It was my privilege this year to frame the discussion that we embarked upon at our 2014 annual summer conference. On an annual basis we put together a proposal for future conference themes. That process though begins much earlier through the Center’s ongoing work in trend analysis. A multitude of considerations are brought to bear as we identify the particular strategic theme for any given conference and event. Our executive director Paige Cunningham has described the trend analysis component of our work as a sort of sentry in the watchtower, alert to changes in the various winds of bioethical inquiry.

We keep this watch as we post and highlight news and journal articles for bioethics.com and in our weekly and monthly emails. We seek to stay abreast of the ever expanding literature relevant to the variety of bioethical questions, a job made somewhat easier as we curate the expanding collection of the Center’s Research Library. We keep watch as we attend conferences and participate in professional societies across a wide spectrum of professional spheres and topical areas. Our eyes are attentive to the trends and transitions occurring throughout the varied discourses that are encompassed in the field of bioethics.
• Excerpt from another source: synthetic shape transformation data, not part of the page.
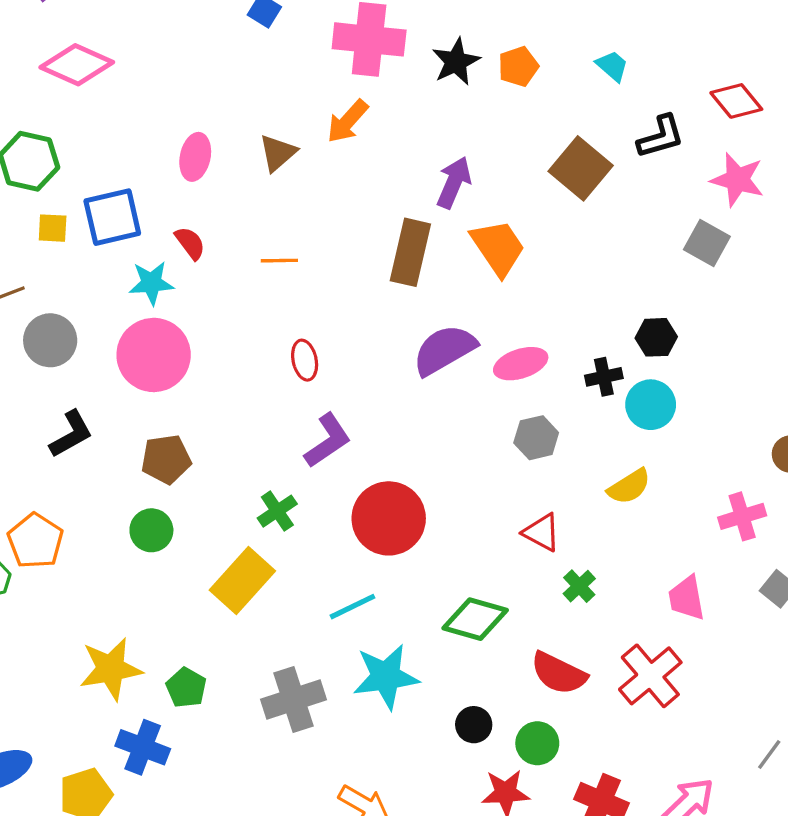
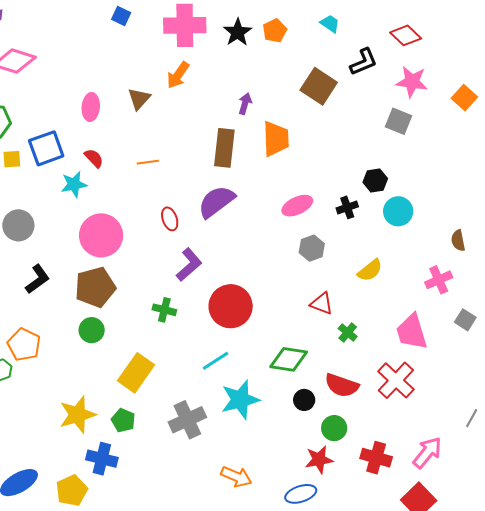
purple arrow: (454, 182) -> (245, 104), size x0.7
orange trapezoid: (498, 247) -> (276, 139), turned 39
purple semicircle: (444, 350) -> (216, 202), moved
pink circle: (154, 355) -> (101, 235), moved
cyan circle: (651, 405) -> (398, 211), moved
brown pentagon: (166, 459) -> (95, 287), size x1.4
green cross: (277, 511) -> (164, 310), turned -35
yellow rectangle: (242, 581) -> (136, 373), moved
pink trapezoid: (687, 598) -> (412, 332), size x1.4
black circle: (474, 725) -> (304, 400), moved

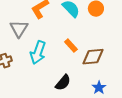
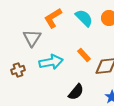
cyan arrow: (38, 53) -> (51, 62), turned -120

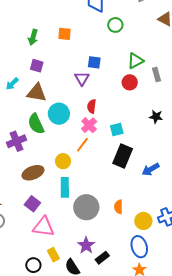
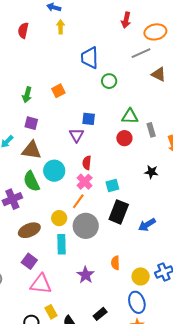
orange square: (64, 34) -> (58, 91), turned -32
green triangle: (135, 61) -> (130, 116), turned 30
gray circle: (86, 207) -> (86, 226), moved
purple star: (86, 245) -> (86, 275), moved

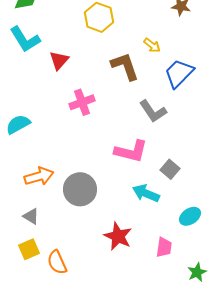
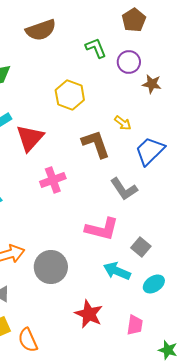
red triangle: (59, 60) -> (30, 138), size x1.4
cyan ellipse: (190, 216) -> (154, 284), moved
green star: (197, 272) -> (168, 350), turned -30

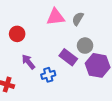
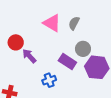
pink triangle: (55, 17) -> (52, 23), turned 42
purple arrow: (28, 62) -> (29, 56), moved

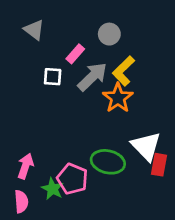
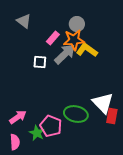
yellow L-shape: (123, 71) -> (87, 50), turned 80
white square: (53, 77) -> (40, 62), moved
orange star: (118, 98) -> (74, 40), moved, turned 30
pink arrow: (26, 166) -> (18, 117), turned 36

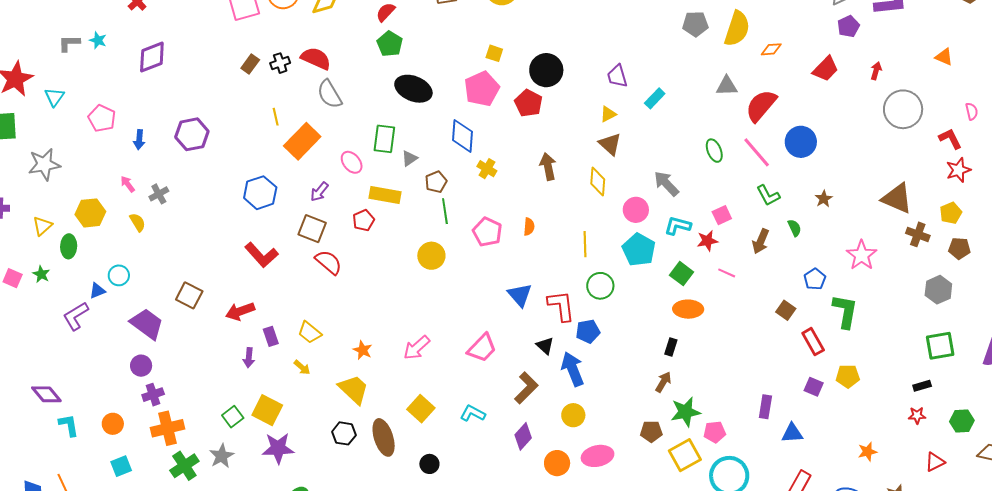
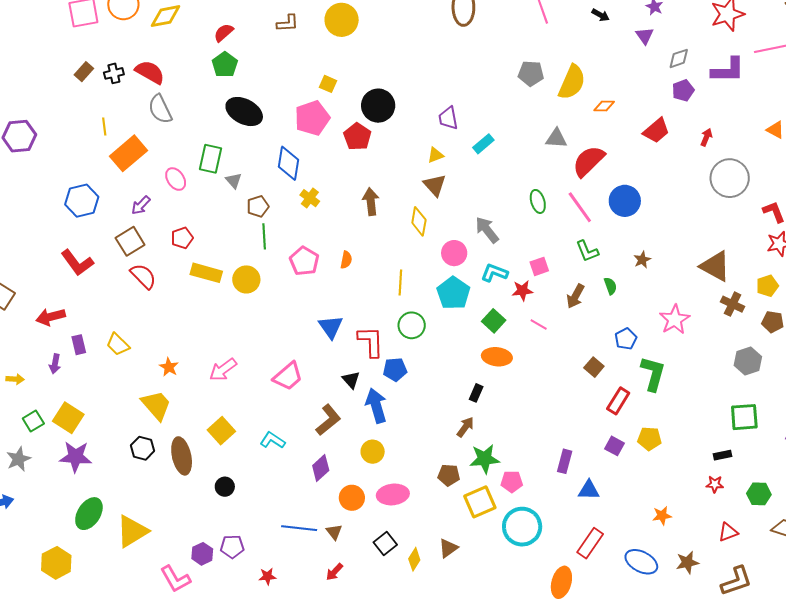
gray triangle: (409, 158) -> (234, 181), turned -42
yellow rectangle: (385, 195) -> (206, 273), moved
brown square: (312, 229) -> (130, 241), turned 32
red rectangle: (813, 342) -> (618, 401), turned 56
yellow arrow: (302, 367) -> (15, 379), moved, turned -42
What are the current trends in the academic literature and discussion? What emerging concerns have arisen and how are they being addressed? What perennial considerations of first-order concern, those questions of fundamental significance to human existence, need to be examined or revisited in light of our current milieu? In this task we are grateful to many of you who participate through your partnership with us, through our interactions with you throughout the year, and through your individual contributions to this broader engagement within your own professional contexts and personal spheres of influence.
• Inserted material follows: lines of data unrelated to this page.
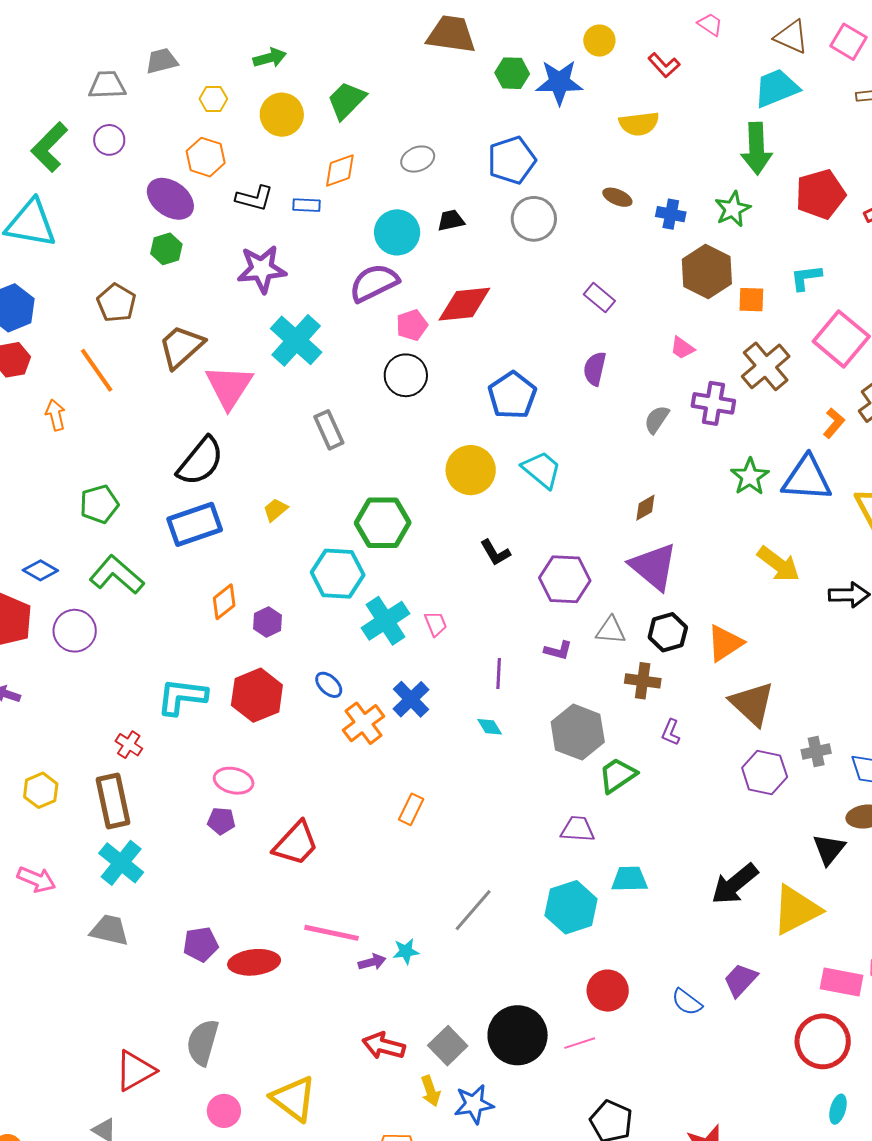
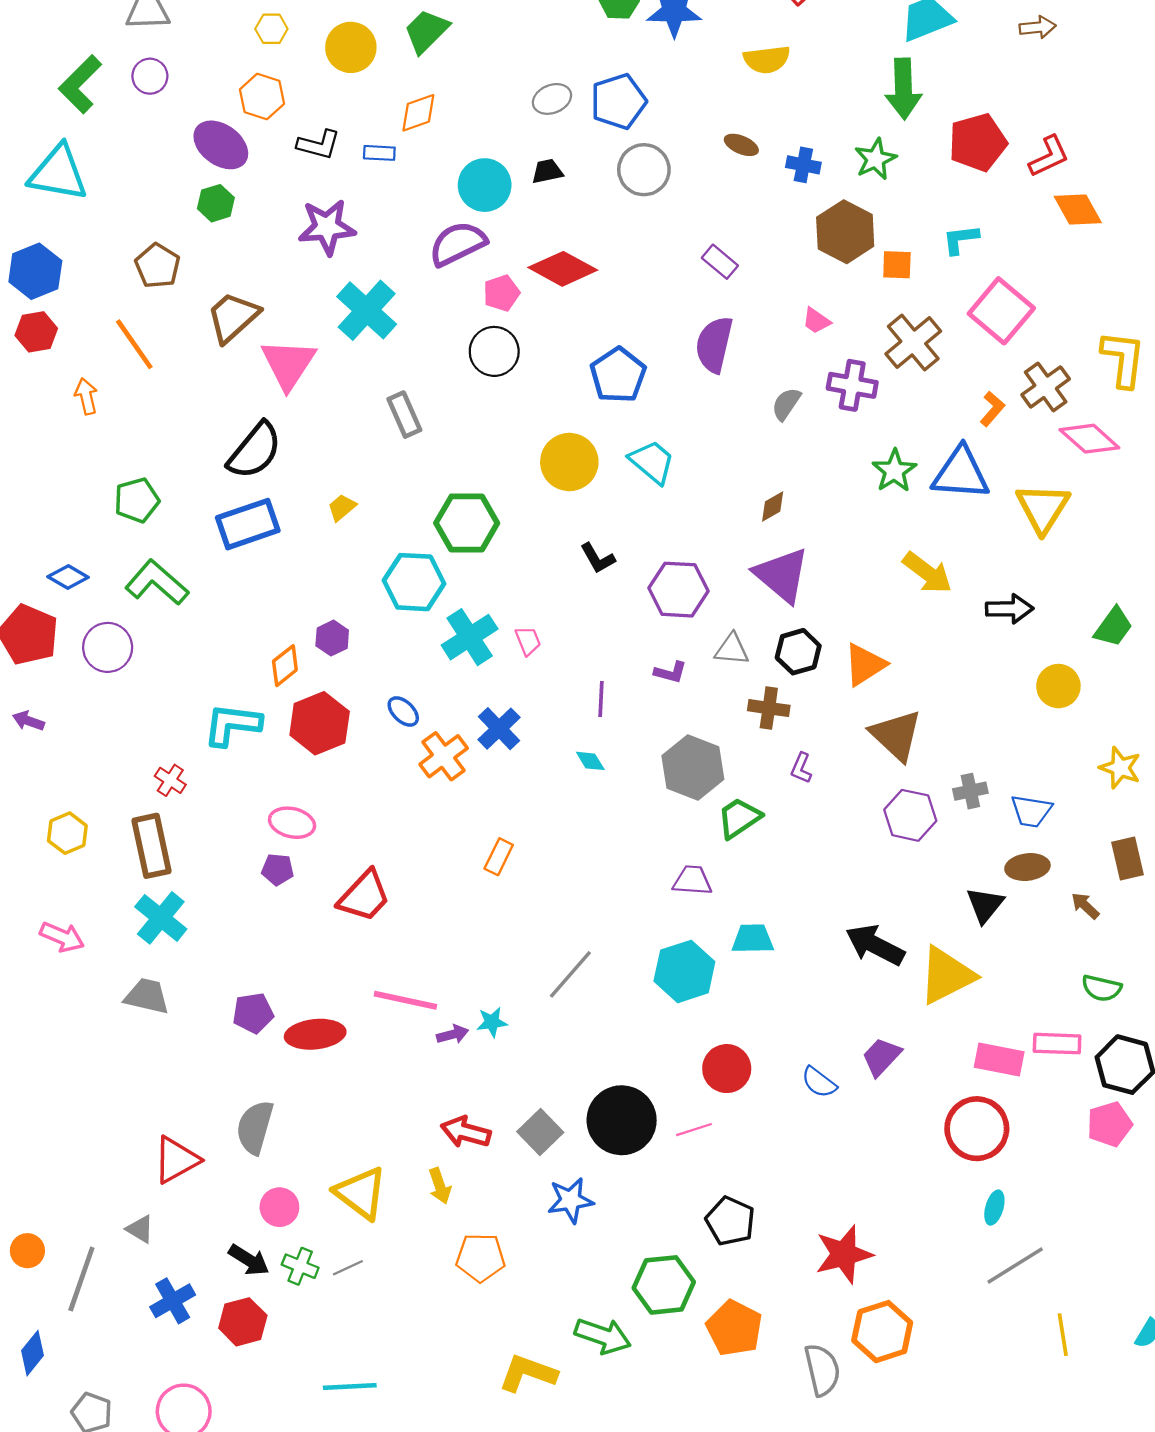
gray ellipse: (418, 159) -> (552, 99), moved
red diamond: (464, 304) -> (563, 269), turned 34
purple semicircle: (595, 369) -> (714, 344), size x1.4
orange diamond: (224, 602) -> (285, 666), moved
black arrow: (735, 884) -> (875, 945), turned 66
yellow arrow: (431, 1091) -> (440, 1186), moved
These considerations are distilled into several proposals, and each weighed for strategic impact (with respect to both immediate need and long-term consideration). In this regard our annual summer conferences are not just some mere annual gathering of the congregation of the faithful. Rather, our summer conferences are a key aspect of the Center’s ongoing strategy of cultural engagement through the work of Christian bioethics. They are a key aspect of our role as a Christian bioethics research center as we seek to frame the nature of the conversation in the broader societal engagement in medicine, science, and technology. They also serve as a key effort to galvanize awareness and ethical behavior in the life of the church on these pressing issues of our day.  Sometimes the theme is driven by an emphasis on a specific topical concern such as healthcare or reproductive technologies or emerging technologies or neuroethics. Other times the theme reflects the transition or concern within a particular disciplinary or professional arena, such as when we looked at the Changing Face of Healthcare.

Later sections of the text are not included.